Eylem KAHRAMAN: 'Tüldür ütopya’nın savaşçısı, ateştir devrim, küldür özgürlük'

Haberleri —


Riha merkezde doğan şair yazar Abdurrahman Çadırcı (Esat Faraşin), ilk ve orta öğrenimini de burada tamamladı. Yüksek okula Amed'de gitti. 1976 yılından beri yaşamını adadığı özgürlük mücadelesini sürdüren Çadırcı, aynı zamanda dağ edebiyatının da öncülerinden biri olarak kabul ediliyor. Daha önce yayınlanan 'Zagroslarda Bir Ceylan' ve 'Dağların Şarkıları-Benavok Çiçekleri“ adlı kitapları büyük ilgi gördü. Benavok Çiçekleri ismini taşıyan şiiri gerilla tarafından o kadar çok sevildi ki, Kürdistan dağlarındaki bir çiçeğe gerillalarca 'Benavok' adı verildi. Bütün eserlerini Kürdistan dağlarında gerilla savaşı içinde, dağ koşullarında zorluklar ve kıtlıklar ortamında yazan Çadırcı ile son kitabı 'Tül ve Kül'ü konuştuk.


'Tül ve Kül' şiir, öykü, deneme ve söyleşilerden oluşan oldukça renkli bir kitap olmuş, bunun sebebini açıklar mısınız?

Bu sefer farklı renkler bir arada olsun istedim. ‘Tül ve kül’ kitabı, belli araştırmalara dayanan teorik yazı, makale, şiirce ve şiirlerden oluşuyor. Hayata ve sanata ilişkin denemeleri, felsefik ve edebi kulvarda vermeye çalışıyor. Ve genel olarak kitap, her yazısıyla dolgun bir tematiği okuyucuya sunuyor. Okuyucu açısından iyice doyurucu ve yoğunlaştırıcı olmasını istedim. Verilmek istenenleri farklı edebi türler içinde sunma, bana hem daha olanaklı ve etkili geldi ve hem de daha zevkli ve eğlendirici… Çok tutucu olmamak, her şeyde, basit görünen olgularda bile geleneği ve kalıpları gerektiği yerden kırıp parçalamanın lüzumuna inanıyorum. 

Belki de, bizzat kitabı okuyan bir okuyucunun dediği gibi, örneğin araya serpiştirilen şiirlerle bazen okuyucuya kahve molası verdirmek gerekir.


Bu eseri ne kadar zamanda ve hangi koşullarda yazdınız?

Bu kitabın her bir yazısı farklı zamanlarda yazıldı ve sonra kitap olarak bir araya getirildi.
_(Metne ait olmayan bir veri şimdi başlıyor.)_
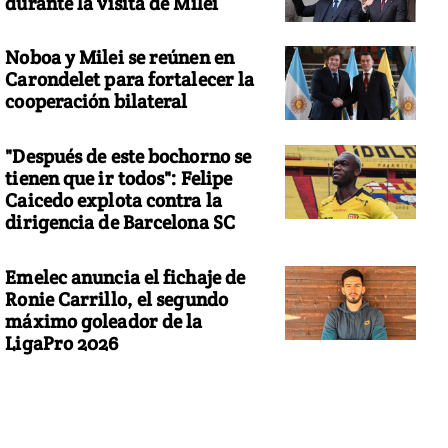
durante la visita de Milei
Noboa y Milei se reúnen en
Carondelet para fortalecer la
cooperación bilateral
"Después de este bochorno se
tienen que ir todos": Felipe
Caicedo explota contra la
dirigencia de Barcelona SC
Emelec anuncia el fichaje de
Ronie Carrillo, el segundo
máximo goleador de la
LigaPro 2026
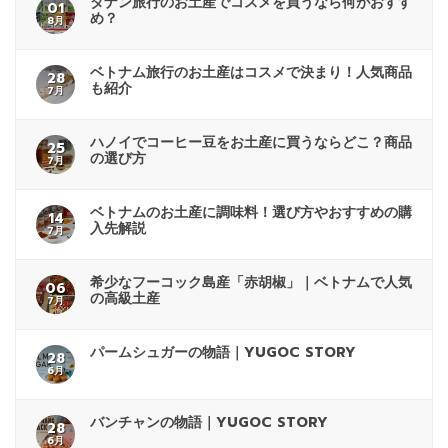
ダナン旅行のお土産でコスメを買うなら何がおすす
01
め？
8月
ベトナム旅行のお土産はコスメで決まり！人気商品
28
も紹介
7月
ハノイでコーヒー豆をお土産に買うならどこ？商品
25
の選び方
7月
ベトナムのお土産に調味料！選び方やおすすめの購
14
入先解説
7月
希少なフーコック島産「赤胡椒」｜ベトナムで人気
06
の高級土産
7月
パームシュガーの物語｜YUGOC STORY
28
6月
バンチャンの物語｜YUGOC STORY
28
6月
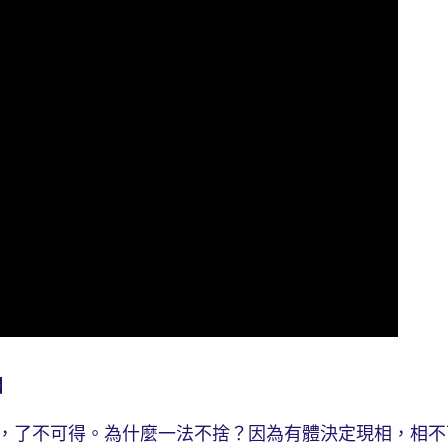
】
了不可得。為什麼一法不捨？因為有體決定現相，相不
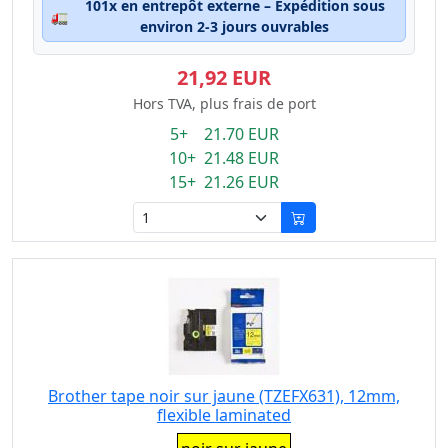
101x en entrepôt externe – Expédition sous
🚛
environ 2-3 jours ouvrables
21,92 EUR
Hors TVA, plus frais de port
5+ 21.70 EUR
10+ 21.48 EUR
15+ 21.26 EUR
Brother tape noir sur jaune (TZEFX631), 12mm,
flexible laminated
Eigenschaft:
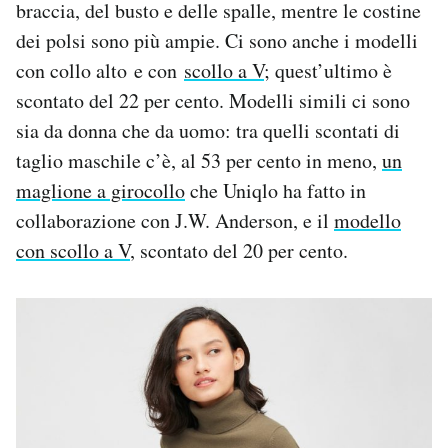
braccia, del busto e delle spalle, mentre le costine
dei polsi sono più ampie. Ci sono anche i modelli
con collo alto e con
scollo a V
; quest’ultimo è
scontato del 22 per cento. Modelli simili ci sono
sia da donna che da uomo: tra quelli scontati di
taglio maschile c’è, al 53 per cento in meno,
un
maglione a girocollo
che Uniqlo ha fatto in
collaborazione con J.W. Anderson, e il
modello
con scollo a V
, scontato del 20 per cento.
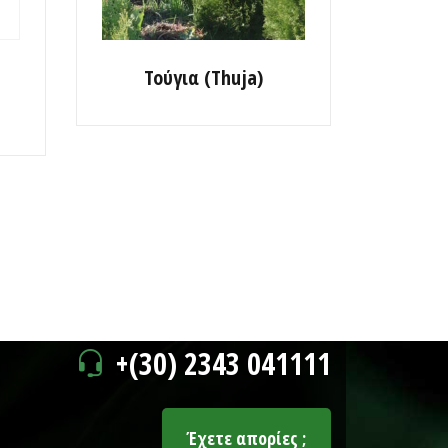
Τούγια (Thuja)
+(30) 2343 041111
Έχετε απορίες ;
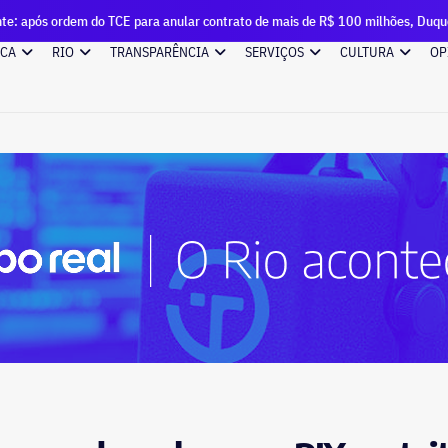
o TCE para anular contrato de mais de R$ 100 milhões, Duque de Caxias renov
ICA
RIO
TRANSPARÊNCIA
SERVIÇOS
CULTURA
OP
Bir anlamda tek bir süreçteki bir yoğunlaşmanın ürünü değil. Ama farklı zamanlarda da olsa, çoktan beri zihnimi meşgul eden ve birbirine bağlı bir bütünü oluşturan konular üzerinde yoğunlaşma sonucu parça parça yazılan bir kitap diyelim. Kitabın hepsi Kürdistan’ın dağlarında, gerilla savaşı içinde, dağ koşullarında zorluklar ve kıtlıklar ortamında yazıldı. Bu nedenle şahsen benim için büyük değer taşıyor. Çünkü değerli ve özel denebilecek bir emeğin ürünüdürler. Her an ölümle burun buruna olduğun, ölümden ziyade yaşamanın tesadüflere bağlı olduğu koşulların emeği bunlar. 

Bu yazılar, şiirler, zorlu gerilla mücadelesi içinde insanlığa ve ülkeye karşı duyulan yakıcı sorumluluk hissiyatının, paha biçilmez yoldaşlığın, her an bir can parçanın koparılıp götürülmesinin verdiği dayanılmaz anların, çocukça yaşanan duru sevinç saatlerinin, ihanetin, öfkenin, aşkın çocuklarıdır. Yani dağ koşullarında yaşanan o çok özel, kutlu ve yaratıcı düşünce ve duyguların ete kemiğe bürünmesidir. 


Okuyanlar “ ‘Verda’ nedir?” diye soruyor örneğin...  

Verda, kalbimdeki hiroşimadır!

‘Kandil’den mağara damlaları’, gerillanın, dağların zirvelerindeki mağara-sığınaklarda yaşadığı resulvari hayatı ve yoğunlaşmasının boncuk boncuk ter gibi dökülen duygu ve düşünceleridir.

Genç yaşta evini, çoluğunu-çocuğunu bırakıp dağlarda dervişane bir hayatı benimseyen ve sonra, çok sonraları hayli ilerlemiş yaşına rağmen yine bir genç gibi kızgın savaş ortamının dağlarına vuran, henüz yere düşmemiş bir yağmur damlası gibi ‘zelal’ bir kalbin sahibini ‘son romantik’ olarak tanımladım. Ve Don Kişotvari serüvenini kaleme aldım. Bu serüven içinde hayli öğretici hayat derslerine ışık tutmaya çalıştım. 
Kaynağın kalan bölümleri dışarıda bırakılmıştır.